Dear friends and readers,

Izzy and I went to see Scholem Aleichem, or, Laughing in the Darkness late Sunday afternoon. Bob (on Trollope19thCStudies) had recommended it a couple of weeks ago now. So now I’ll repeat the recommendation: it’s a fine film, one of the best I’ve seen in a while (really all summer).

It’s a biographical study of the *Solomon Naumovich Rabinovich*, once a leading Yiddish playwright. Sholem Aleichem is the pen-name of his imagined narrator; apparently Aleichem presents himself as a disembodied persona. He is a part author and or owner of his sad-tragic-comic tales. His characters part respect him (especially the older/father figure): they know they like the tunes; they learn to know and love the words. They converse, and then argue. Mr Perry deplored that so now all Eliza Austen has to do is renew her relationship with William Radcliffe. He cares for real people mirrored in the book’s stories.

The film done with great finesse, candour and insight and sensitivity too. The film-maker, Joseph Dorman, has woven a life through the works in the way of recent written biographies. The viewer more or less follows the trajectory of Aleichem’s life filled out by over-voice comments and commentaries by educated people (and one relative) about these stories and their relevance to Aleichem’s character and life story. (The mode of interview reminded me of NOVA specials). We don’t get an interpretation of the stories for their own sake or a description of their aesthetics. Instead the work is made to reflect the life and used where it would come in the life and it takes up space: the writer is described as writing the work as it’s described. The result in this film is the life is illuminated and so are the stories. The quality is like that of a PBS series some years ago (maybe decades) about a group of American poets supposed to reflect also on American life.

The film done with great finesse, candour and insight and sensitivity too. The viewer more or less follows the trajectory of Aleichem’s life filled out by over-voice narrator storytelling and comments and by commentaries by educated people (and one relative) about these stories interspersed with the life chronology and representations of his works. The mode of interview, with the interviewee in his or her study, reminded me of NOVA specials.

The idea at the heart of the film is to examine the issue of individual identity as it relates to the person’s culture. The point is made the Jewish identity that Aleichem captured and spoke to in his work is now vanished sufficiently so that if you want to present any of them dramatically you have to change the values and what happens in the stories. So when his stories of Tevye, the dairy man, were transformed into Fiddler on the Roof, a successful Broadway musical and film, even the opposite meanings are projected. So when at the end of the story upon which Fiddler on the Roof is based the daughter does not leave the father; she does not go off with her husband in Aleichem’s story, that’s a happy ending (in a semi-tragic tale mind). People who have seen Fiddler on the Roof will recall the daughter does leave, leaves for the successful modern life and that’s the happy ending.

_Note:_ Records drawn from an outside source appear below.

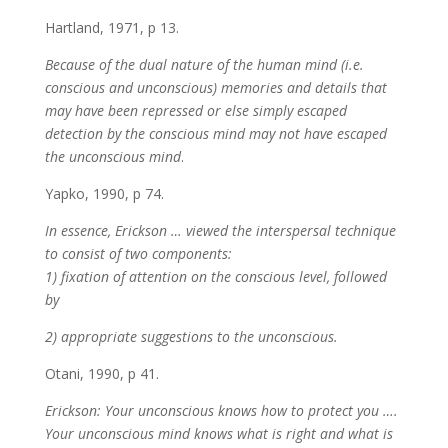
Hartland, 1971, p 13.
Because of the dual nature of the human mind (i.e.
conscious and unconscious) memories and details that
may have been repressed or else simply escaped
detection by the conscious mind may not have escaped
the unconscious mind
.
Yapko, 1990, p 74.
In essence, Erickson … viewed the interspersal technique
to consist of two components:
1) fixation of attention on the conscious level, followed
by
2) appropriate suggestions to the unconscious.
Otani, 1990, p 41.
Erickson: Your unconscious knows how to protect you ….
Your unconscious mind knows what is right and what is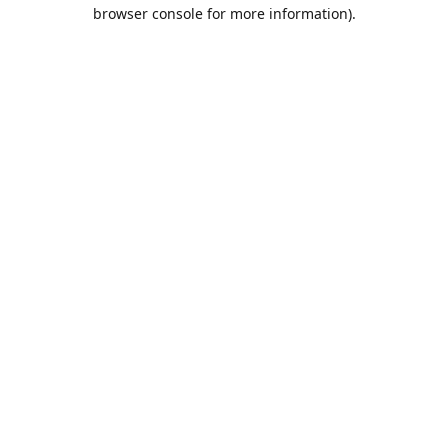
browser console for more information).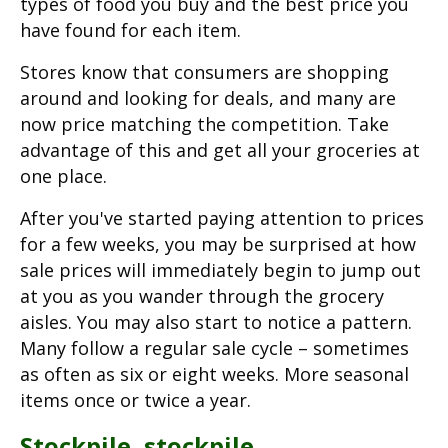
types of food you buy and the best price you
have found for each item.
Stores know that consumers are shopping
around and looking for deals, and many are
now price matching the competition. Take
advantage of this and get all your groceries at
one place.
After you've started paying attention to prices
for a few weeks, you may be surprised at how
sale prices will immediately begin to jump out
at you as you wander through the grocery
aisles. You may also start to notice a pattern.
Many follow a regular sale cycle – sometimes
as often as six or eight weeks. More seasonal
items once or twice a year.
Stockpile, stockpile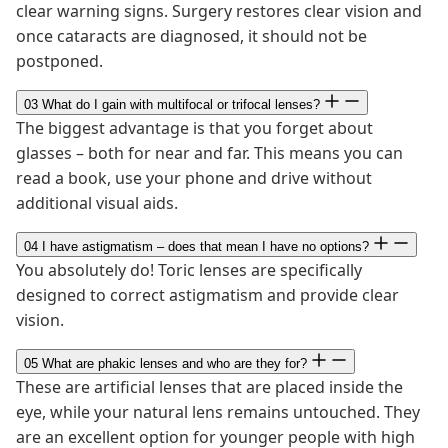
clear warning signs. Surgery restores clear vision and
once cataracts are diagnosed, it should not be
postponed.
03
What do I gain with multifocal or trifocal lenses?
The biggest advantage is that you forget about
glasses – both for near and far. This means you can
read a book, use your phone and drive without
additional visual aids.
04
I have astigmatism – does that mean I have no options?
You absolutely do! Toric lenses are specifically
designed to correct astigmatism and provide clear
vision.
05
What are phakic lenses and who are they for?
These are artificial lenses that are placed inside the
eye, while your natural lens remains untouched. They
are an excellent option for younger people with high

What was especially excellent was how the voice-over narrator, quotations from the stories, pictures, and commentators conveyed the quality of Aleichem’s writing. The theme they emphasized is caught up in the film’s subtitle: laughing in the darkness. Aleichem had himself been the son of a man doing somewhat better than the others in the shtetl; when he was 13, his father lost the money he had had and business. They were bankrupt. The father had sent his son to some sort of secular schooling and even after he found he had no money managed to send him to a high school equivalent where he was reasonably educated. The young man obtained a job as a tutor with a wealthy family and the daughter and he fell in love. He was ejected, but she followed him and they married. Eventually he inherited his father-in-law’s fortune. With that he and his wife moved to Kiev and he started up a periodical and lived the life of a bourgeois intelligentsia person. He lost his money (was not practical) and had to turn to his mother-in-law for help. Periods of poverty alernated with periods of relative prosperity. He saw much in life, the way much is conducted utterly irrationally. The vision of his works seems to be wild laughter in the face of underlying hysteria.

Nothing could be further from Fiddler on the Roof whose feel of the past is nostalgic, sentimental, and comfortable with life. I’ve seen the musical three times on stage and know it rejoices in being alive and suggests the future to come is good.

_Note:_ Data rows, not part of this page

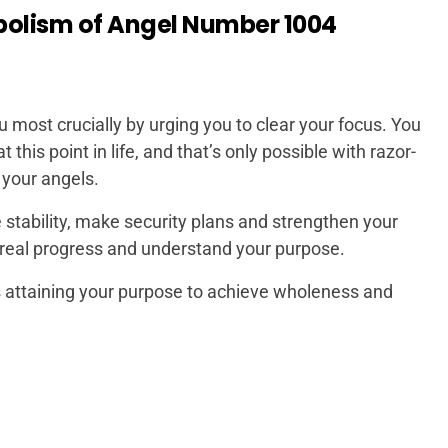
bolism of Angel Number 1004
most crucially by urging you to clear your focus. You
this point in life, and that’s only possible with razor-
 your angels.
 stability, make security plans and strengthen your
e real progress and understand your purpose.
s attaining your purpose to achieve wholeness and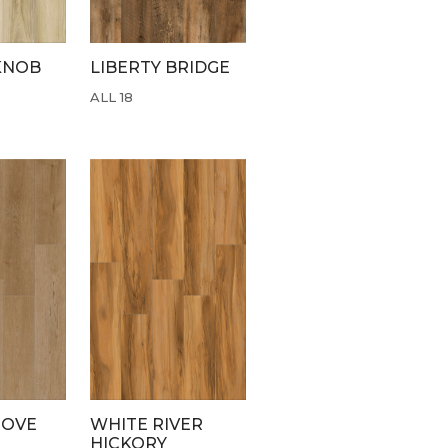
KNOB
LIBERTY BRIDGE
ALL 18
ROVE
WHITE RIVER
HICKORY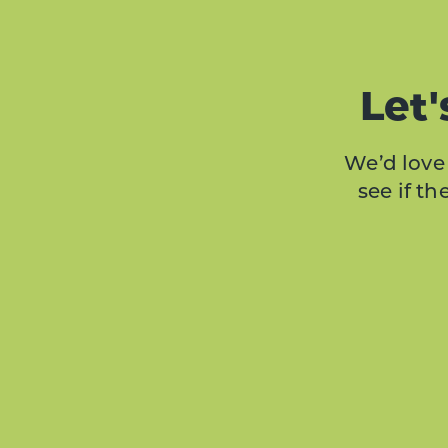
Let'
We’d love 
see if t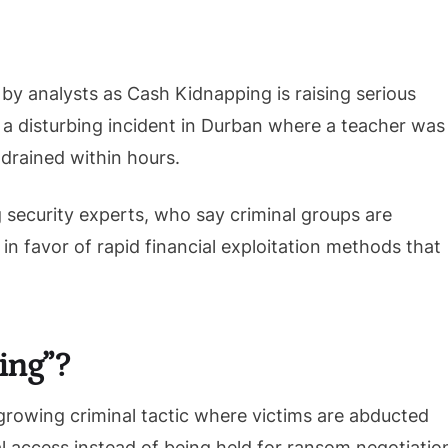
by analysts as Cash Kidnapping is raising serious
 a disturbing incident in Durban where a teacher was
drained within hours.
 security experts, who say criminal groups are
n favor of rapid financial exploitation methods that
ing”?
growing criminal tactic where victims are abducted
al access instead of being held for ransom negotiatio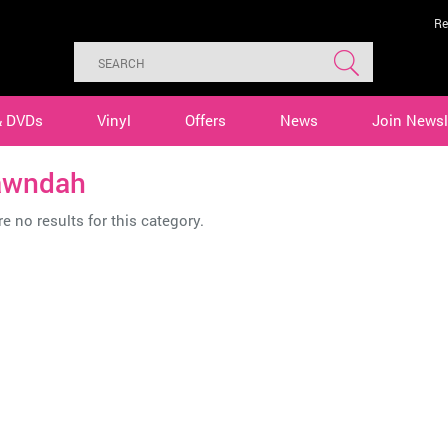
Re
& DVDs
Vinyl
Offers
News
Join Newsl
awndah
e no results for this category.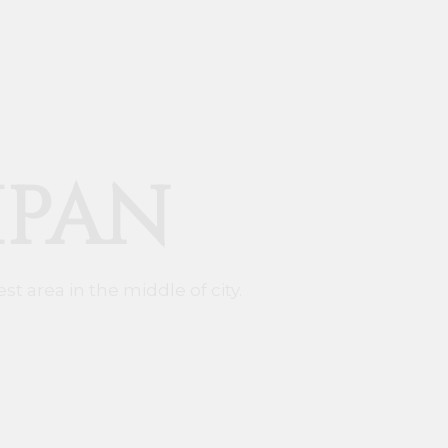
IPAN
st area in the middle of city.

So I’m not sure this kind of change is from change of identity; often fine works when turned into movies have their essential meanings reversed, partly because the more intelligent thinking reader is only a small part of a mass audience, partly because reading alone to the self invites the text to become about vulnerable asocial experience while watching in a crowd must please the crowd so substitutes strongly socially-oriented perceptions of experience. But it seems to be obvious that the culture Aleichem recreated in his works is now gone from us, and the film was making the point that a new culture had arisen from the old. That people of Jewish ancestry have had to make new or different identities. I agree with that.

I know that I have created a kind of identity for myself and am moved by such stories of such attempts. Mine emerged from my reading of English novels and memoirs from the time I was an adolescent (P. L. Travers’s Mary Poppins in the Park) to when I got my Ph.D. and went to England, and then married an Englishman. I like to read novels of hybrid-cultures, say Anglo-Indian where you find individuals struggling to find themselves, create some identity they can endure, bear with and the price of this. This is Jhumpa Lahiri’s powerful theme in Namesake.

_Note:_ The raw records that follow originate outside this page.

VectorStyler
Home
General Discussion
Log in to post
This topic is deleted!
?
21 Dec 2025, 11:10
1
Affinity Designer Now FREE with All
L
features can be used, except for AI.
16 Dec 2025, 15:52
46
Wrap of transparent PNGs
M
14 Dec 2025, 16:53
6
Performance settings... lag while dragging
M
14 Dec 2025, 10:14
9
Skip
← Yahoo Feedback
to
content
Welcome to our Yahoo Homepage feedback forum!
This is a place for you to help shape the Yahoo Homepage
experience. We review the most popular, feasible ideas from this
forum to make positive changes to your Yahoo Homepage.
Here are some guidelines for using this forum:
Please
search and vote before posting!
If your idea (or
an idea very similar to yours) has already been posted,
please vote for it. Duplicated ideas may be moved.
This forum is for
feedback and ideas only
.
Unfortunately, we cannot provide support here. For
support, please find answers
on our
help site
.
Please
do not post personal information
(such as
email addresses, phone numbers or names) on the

But it is also a common theme in books today — or how we read them. In my classes last term we treated Graham’s Ross Poldark as about a couple who are individually trying to survive and build lives for themselves which are unconventional while they remain safe. We discussed Andrea Levy’s Small Island as about how one can’t escape a painful identity which is not you but used against you by the society around you. So maybe this modern take in the film tells us more about us than Aleichem. Or as much.

The tone of the talk in the film was upbeat throughout but if you listened to the content what was said was grave. The film’s least upbeat tones were reserved for the death of Yiddish. A library filled with books in Yiddish was filmed. The point was no one or few can read them now. A rich literature just “thrown away” the narrator said, without examination. It was that Yiddish was stigmatized and so it was not wanted.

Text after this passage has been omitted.